Distribuito in una cinquantina di sale con incassi decisamente scarsi il film vincitore a Berlino di Gianfranco Rosi divide il pubblico, come d’altra parte aveva diviso Sacro Gra dopo l’oro veneziano. Già perchè chi si aspettava un documentario classico è stato deluso da Fuocoammare (una espressione che risale alla seconda guerra mondiale, quando il mare faceva paura, ed adattata all’oggi dove il mare è diventato una tomba per centinaia di migranti). Nessuna immagine sensazionalista, nessuna denuncia come vorrebbero alcuni, ma un grande rispetto per gli abitanti di un’isola che si merita il Nobel per la Pace per la capacità di accogliere esseri che fuggono da fame e guerre.

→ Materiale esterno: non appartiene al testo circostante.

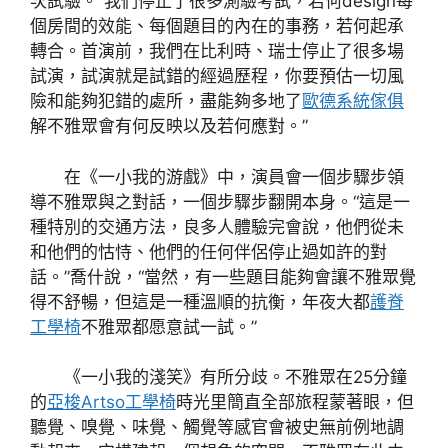
次試驗。“我們停止了很多測驗考試，若何design每
個房間的效能、每個題目的內在的事務，若何起承
轉合。首演前，我們在比利時、瑞士停止了很多場
試演，試演就是試錯的經過歷程，你要預估一切風
險和能夠犯錯的處所，盡能夠多地了
歐德系統傢俱
解不雅眾會有何反映以及若何應對。”
在《一小我的游戲》中，演員會一個步驟步領
導不雅眾與之對話，一個步驟步翻開本身。“這是一
種特別的交通方法，良多人體驗完會說，他們從未
和他們的怙恃、他們的任何伴侶停止過如許的對
話。”喬什說，“當然，有一些題目能夠會讓不雅眾覺
得不舒暢，但這是一種溫順的抗衡，年夜大都
護脊
工學椅
不雅眾都愿意試一試。”
《一小我的淺笑》有所分歧。不雅眾在25分鐘
的
亞梭Artso工學椅
時光里簡直全部旅程蒙著眼，但
聽覺、嗅覺、味覺、觸覺等感官會被史無前例地調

E questi abitanti sono ben rappresentati da Samuele, un ragazzino che gioca con una fionda ma che convive con le sue paure,  e da un medico alle prese con la morte quotidiana mantenendo la pietà e la partecipazione alle tragedie senza eccedere. Rosi da questo punto di vista è ammirevole e non specula sulla morte come fanno in troppi. Semmai lancia un messaggio alla nazione ed ad una Europa  (“pigra” come l’occhio di Samuele) che chiude le frontiere ed usa la tragedia dei profughi per difendere piccoli interessi locali. Un anno a Lampedusa per filmarla senza pregiudizi e con grande onestà riprendendo le persone dal vero nell’ambito della loro vita quotidiana. Alla faccia di chi avrebbe preferito un film ideologicamente forte con una denuncia sociale e politica che buca già troppi schermi televisivi. Ma il cinema, appunto, è altra cosa e vuole concentrazione sulle storie vere e non grida per attrarre l’attenzione di chi è indaffarato in tutt’altre occupazioni. Quindi a chi decidesse di gustarsi Rosi  (che naturalmente consigliamo) si armi di una pazienza affascinata dalla bellezza invernale dell’isola lontana dalle cartoline e dalle foto turistiche.